*** DATA FOR REVIEW Section Begins ***

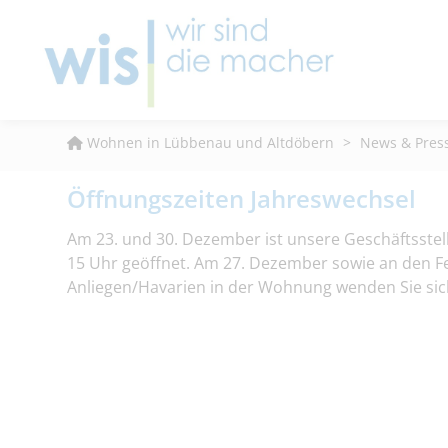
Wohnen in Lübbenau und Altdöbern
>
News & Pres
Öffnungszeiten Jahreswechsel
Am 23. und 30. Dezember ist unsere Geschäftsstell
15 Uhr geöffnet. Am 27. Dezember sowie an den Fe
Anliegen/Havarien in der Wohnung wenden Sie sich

*** DATA FOR REVIEW Section Ends ***
*** DATA FOR REVIEW Section Begins ***

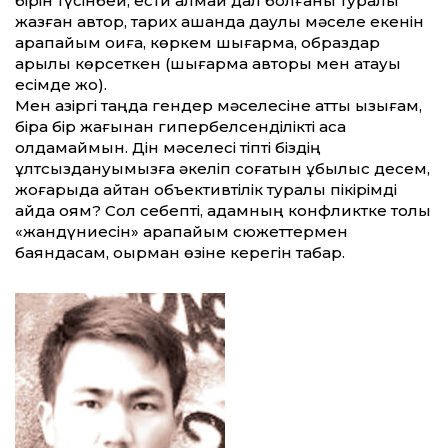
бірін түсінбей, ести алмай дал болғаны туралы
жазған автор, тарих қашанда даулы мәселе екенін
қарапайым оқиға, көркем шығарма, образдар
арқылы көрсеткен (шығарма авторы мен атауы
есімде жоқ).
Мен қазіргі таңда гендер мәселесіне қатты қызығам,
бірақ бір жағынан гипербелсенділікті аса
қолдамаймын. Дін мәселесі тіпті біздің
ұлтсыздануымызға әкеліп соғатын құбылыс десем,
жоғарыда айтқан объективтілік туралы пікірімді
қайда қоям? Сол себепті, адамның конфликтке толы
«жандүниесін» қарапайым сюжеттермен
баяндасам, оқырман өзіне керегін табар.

*** DATA FOR REVIEW Section Ends ***

#### EXERCISE DIRECTIONS
Only the lines above from the one with "15 Uhr geöffnet." through the one with "Anliegen/Havarien in der" should be duplicated, character for character.

#### ANSWER TO THE PROBLEM
15 Uhr geöffnet. Am 27. Dezember sowie an den Fe
Anliegen/Havarien in der Wohnung wenden Sie sich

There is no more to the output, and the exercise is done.